RECORDS SHOWN:
((

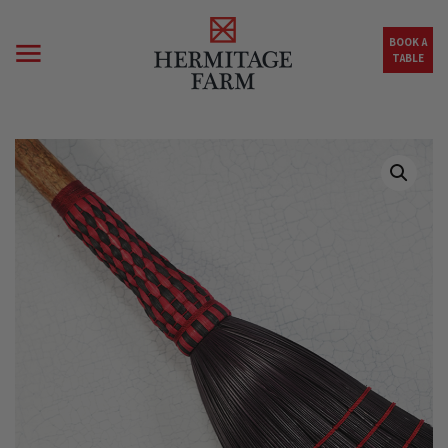
Skip to main content
BOOK A
TABLE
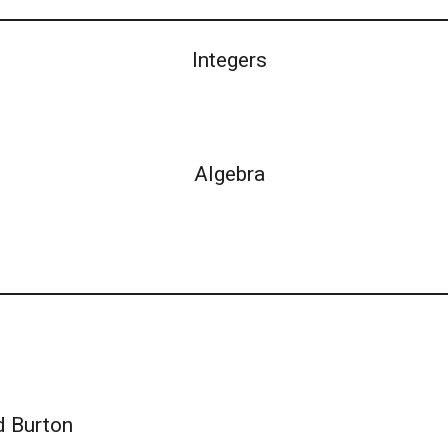
Integers
Algebra
d Burton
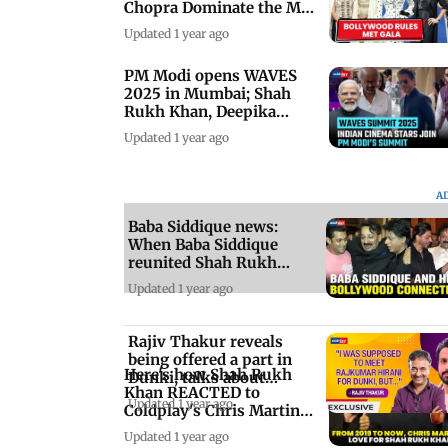
Chopra Dominate the Met
Gala 2025
Updated 1 year ago
PM Modi opens WAVES
2025 in Mumbai; Shah
Rukh Khan, Deepika
Padukone attend
Updated 1 year ago
A
Baba Siddique news:
When Baba Siddique
reunited Shah Rukh
Khan and Salman Khan
Updated 1 year ago
Rajiv Thakur reveals
being offered a part in
Here's how Shah Rukh
Dunki, talks about
Khan REACTED to
Anubhav Sinha
Updated 1 year ago
Coldplay's Chris Martin
shoutout to him
Updated 1 year ago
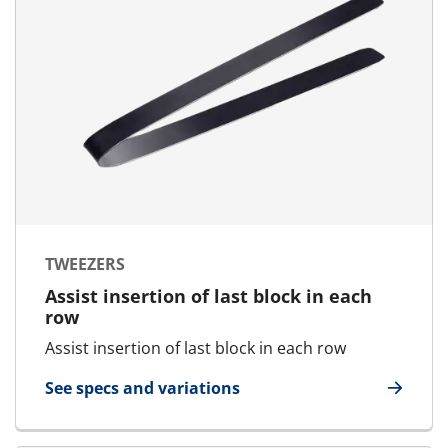
TWEEZERS
Assist insertion of last block in each
row
Assist insertion of last block in each row
See specs and variations
for Tweezers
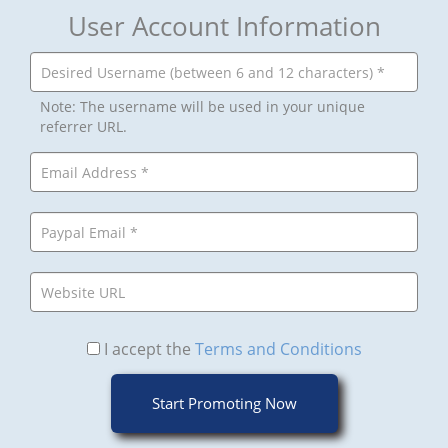
User Account Information
Note: The username will be used in your unique
referrer URL.
I accept the
Terms and Conditions
Start Promoting Now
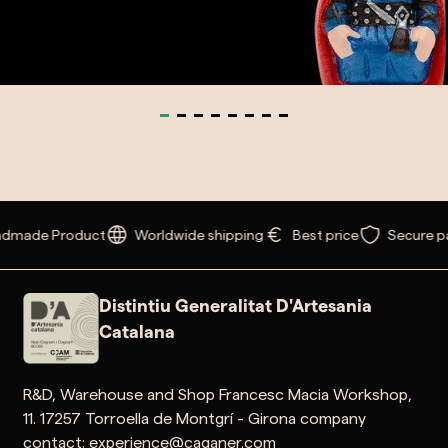
made Product
Worldwide shipping
Best price
Secure pa
Distintiu Generalitat D'Artesania
Catalana
R&D, Warehouse and Shop Francesc Macia Workshop,
11. 17257 Torroella de Montgrí - Girona company
contact: experience@caganer.com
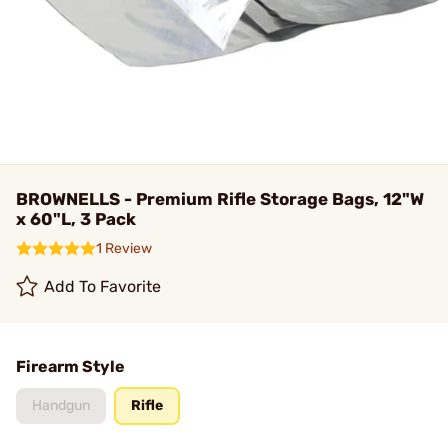
BROWNELLS - Premium Rifle Storage Bags, 12"W
x 60"L, 3 Pack
1 Review
Add To Favorite
Firearm Style
Handgun
Rifle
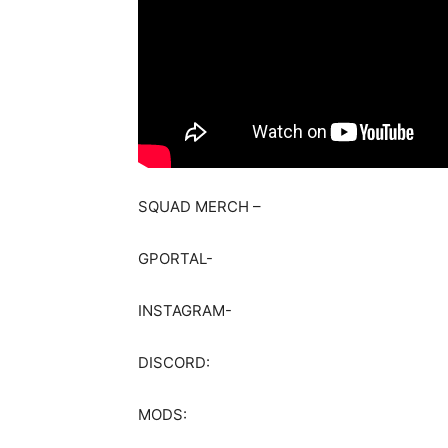
SQUAD MERCH –
GPORTAL-
INSTAGRAM-
DISCORD:
MODS:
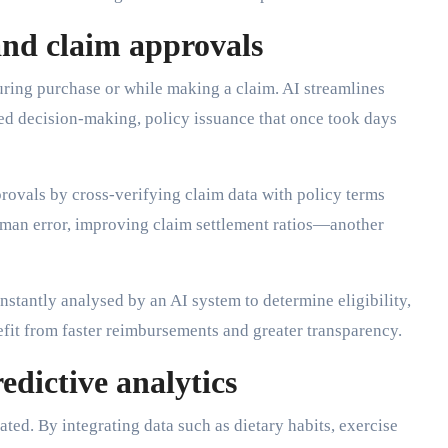
and claim approvals
uring purchase or while making a claim. AI streamlines
ed decision-making, policy issuance that once took days
provals by cross-verifying claim data with policy terms
uman error, improving claim settlement ratios—another
nstantly analysed by an AI system to determine eligibility,
it from faster reimbursements and greater transparency.
edictive analytics
ted. By integrating data such as dietary habits, exercise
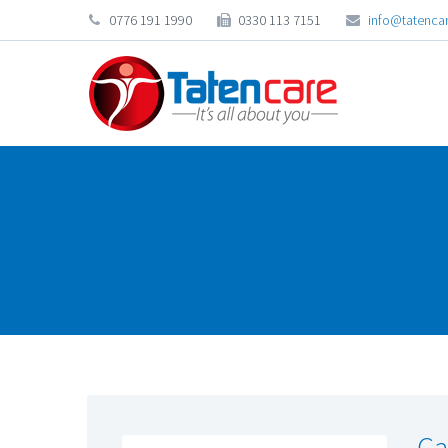
0776 191 1990
0330 113 7151
info@tatencar
Ca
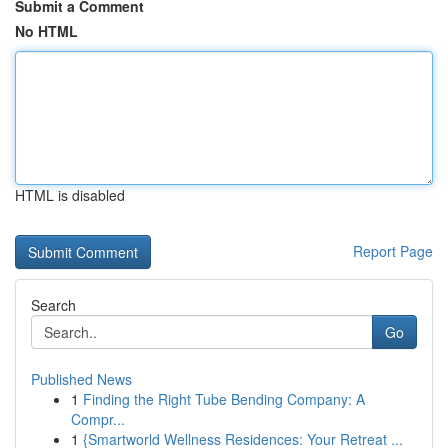
Submit a Comment
No HTML
HTML is disabled
Report Page
Search
Go
Published News
1
Finding the Right Tube Bending Company: A
Compr...
1
{Smartworld Wellness Residences: Your Retreat ...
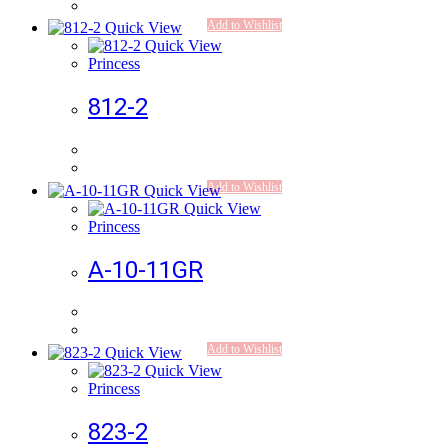
Add to Wishlist
Quick View
Quick View
Princess
812-2
Add to Wishlist
Quick View
Quick View
Princess
A-10-11GR
Add to Wishlist
Quick View
Quick View
Princess
823-2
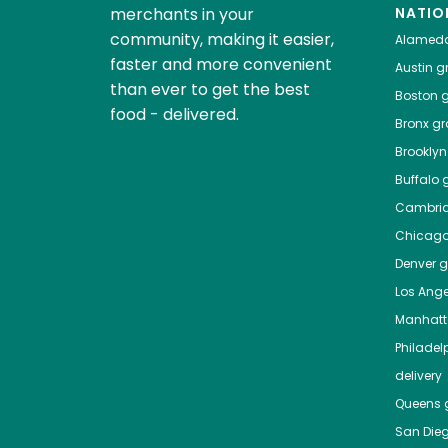
merchants in your
NATIO
community, making it easier,
Alamed
faster and more convenient
Austin
gr
than ever to get the best
Boston
g
food - delivered.
Bronx
gro
Brooklyn
Buffalo
g
Cambri
Chicag
Denver
gr
Los Ange
Manhat
Philadel
delivery
Queens
g
San Die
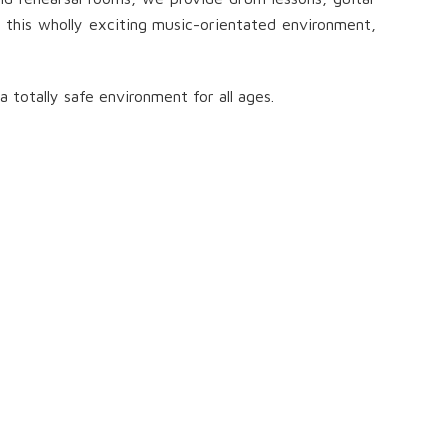
in this wholly exciting music-orientated environment,
totally safe environment for all ages.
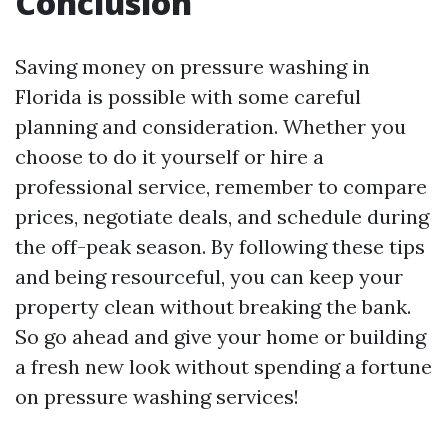
Conclusion
Saving money on pressure washing in
Florida is possible with some careful
planning and consideration. Whether you
choose to do it yourself or hire a
professional service, remember to compare
prices, negotiate deals, and schedule during
the off-peak season. By following these tips
and being resourceful, you can keep your
property clean without breaking the bank.
So go ahead and give your home or building
a fresh new look without spending a fortune
on pressure washing services!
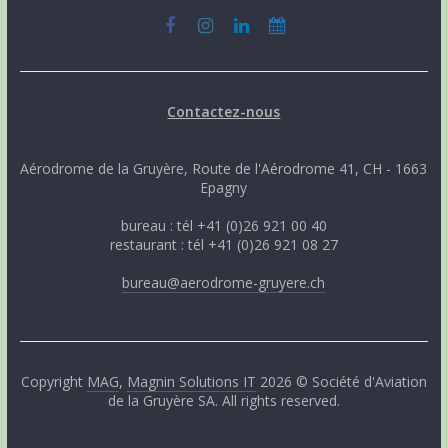
Contactez-nous
Aérodrome de la Gruyère, Route de l'Aérodrome 41, CH - 1663
Epagny
bureau : tél +41 (0)26 921 00 40
restaurant : tél +41 (0)26 921 08 27
bureau@aerodrome-gruyere.ch
Copyright
MAG
,
Magnin Solutions IT
2026 © Société d'Aviation
de la Gruyère SA. All rights reserved.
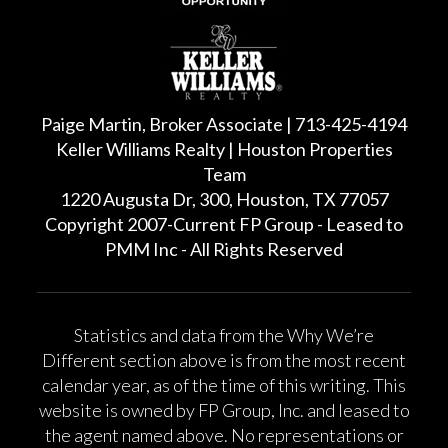
Paige Martin, Broker Associate | 713-425-4194
Keller Williams Realty | Houston Properties
Team
1220 Augusta Dr, 300, Houston, TX 77057
Copyright 2007-Current FP Group - Leased to
PMM Inc - All Rights Reserved
Statistics and data from the Why We’re
Different section above is from the most recent
calendar year, as of the time of this writing. This
website is owned by FP Group, Inc. and leased to
the agent named above. No representations or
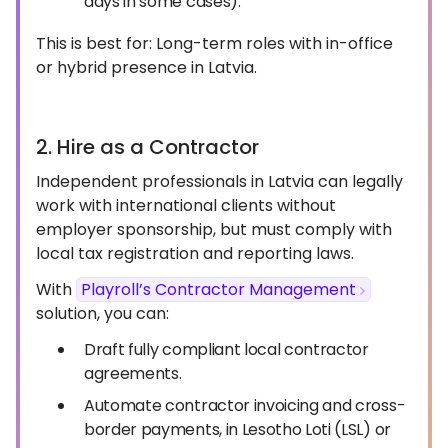
days in some cases).
This is best for: Long-term roles with in-office
or hybrid presence in Latvia.
2. Hire as a Contractor
Independent professionals in Latvia can legally
work with international clients without
employer sponsorship, but must comply with
local tax registration and reporting laws.
With
Playroll’s Contractor Management
solution, you can:
Draft fully compliant local contractor
agreements.
Automate contractor invoicing and cross-
border payments, in Lesotho Loti (LSL) or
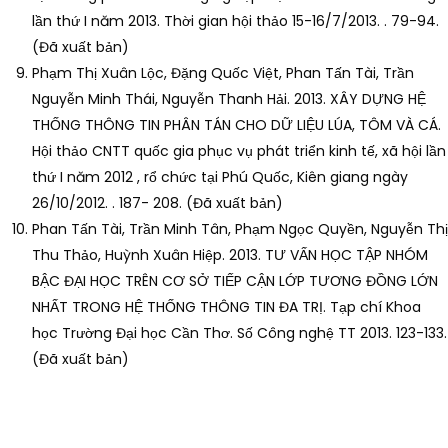
lần thứ I năm 2013. Thời gian hội thảo 15-16/7/2013. . 79-94.
(Đã xuất bản)
Phạm Thị Xuân Lộc, Đặng Quốc Việt, Phan Tấn Tài, Trần
Nguyễn Minh Thái, Nguyễn Thanh Hải. 2013. XÂY DỰNG HỆ
THỐNG THÔNG TIN PHÂN TÁN CHO DỮ LIỆU LÚA, TÔM VÀ CÁ.
Hội thảo CNTT quốc gia phục vụ phát triển kinh tế, xã hội lần
thứ I năm 2012 , rổ chức tại Phú Quốc, Kiên giang ngày
26/10/2012. . 187- 208. (Đã xuất bản)
Phan Tấn Tài, Trần Minh Tân, Phạm Ngọc Quyền, Nguyễn Thị
Thu Thảo, Huỳnh Xuân Hiệp. 2013. TƯ VẤN HỌC TẬP NHÓM
BẬC ĐẠI HỌC TRÊN CƠ SỞ TIẾP CẬN LỚP TƯƠNG ĐỒNG LỚN
NHẤT TRONG HỆ THỐNG THÔNG TIN ĐA TRỊ. Tạp chí Khoa
học Trường Đại học Cần Thơ. Số Công nghệ TT 2013. 123-133.
(Đã xuất bản)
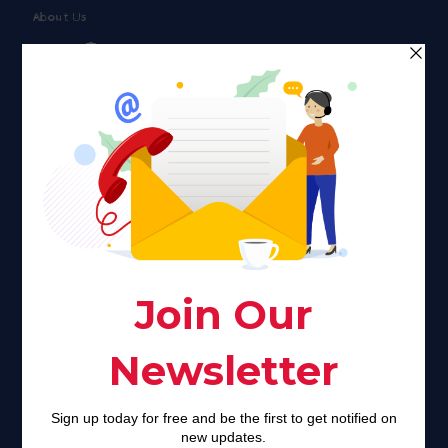
About Us
Faith plays a major role in the lives of many Americans. Many
find faith to be a connection to a spiritual being, deity or
creator. Unfortunately for many Americans living with HIV,
faith communities can turn from a place of refuge to a source
of stigma and turmoil.
Khadijah@haverahma.org
Facebook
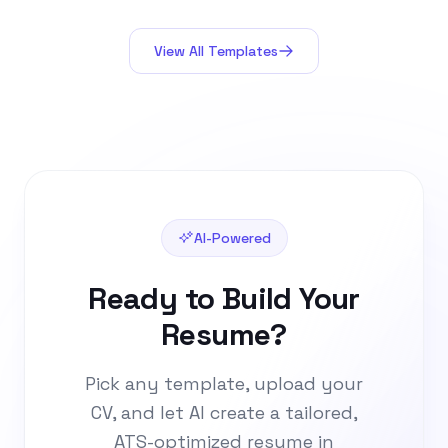
decoration, just substance.
View All Templates
AI-Powered
Ready to Build Your
Resume?
Pick any template, upload your
CV, and let AI create a tailored,
ATS-optimized resume in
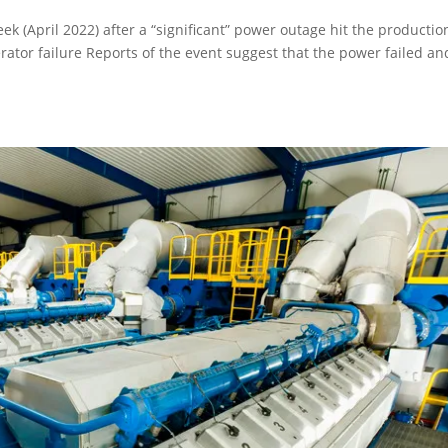
eek (April 2022) after a “significant” power outage hit the productio
ator failure Reports of the event suggest that the power failed an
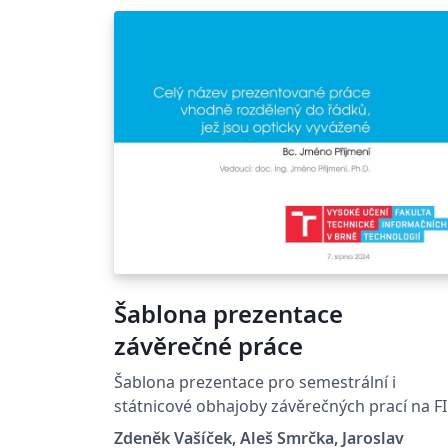
Šablona prezentace
závěrečné práce
Šablona prezentace pro semestrální i
státnicové obhajoby závěrečných prací na F
VUT Presentation template for defenses of
Zdeněk Vašíček, Aleš Smrčka, Jaroslav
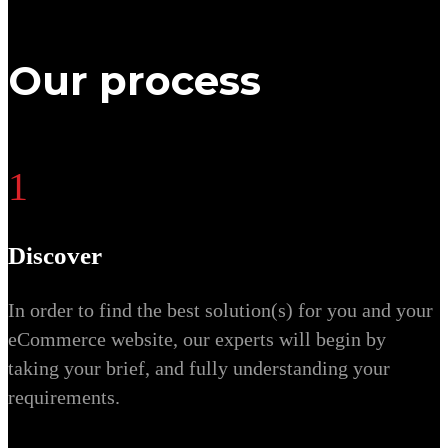
Our process
1
Discover
In order to find the best solution(s) for you and your
eCommerce website, our experts will begin by
taking your brief, and fully understanding your
requirements.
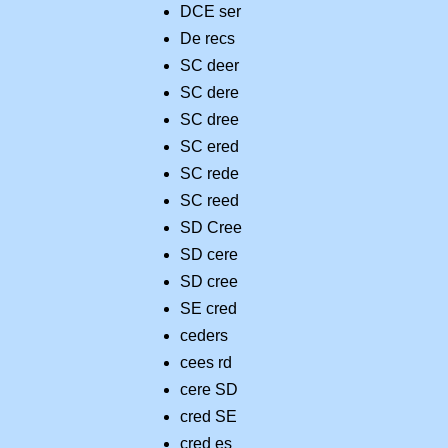
DCE ser
De recs
SC deer
SC dere
SC dree
SC ered
SC rede
SC reed
SD Cree
SD cere
SD cree
SE cred
ceders
cees rd
cere SD
cred SE
cred es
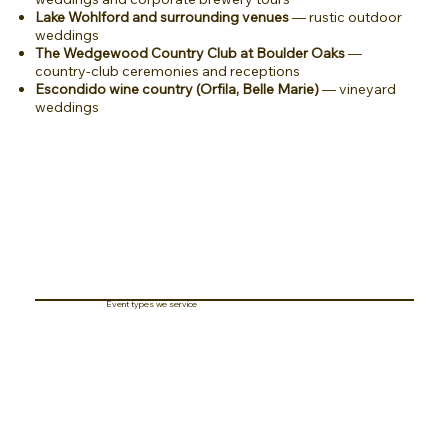
Lake Wohlford and surrounding venues
— rustic outdoor
weddings
The Wedgewood Country Club at Boulder Oaks
—
country-club ceremonies and receptions
Escondido wine country (Orfila, Belle Marie)
— vineyard
weddings
Event types we service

))

EXERCISE:
Which lines in the records above include the word "local"? Copy them out.

PROBLEM SOLUTION:
local tax registration and reporting laws.
Draft fully compliant local contractor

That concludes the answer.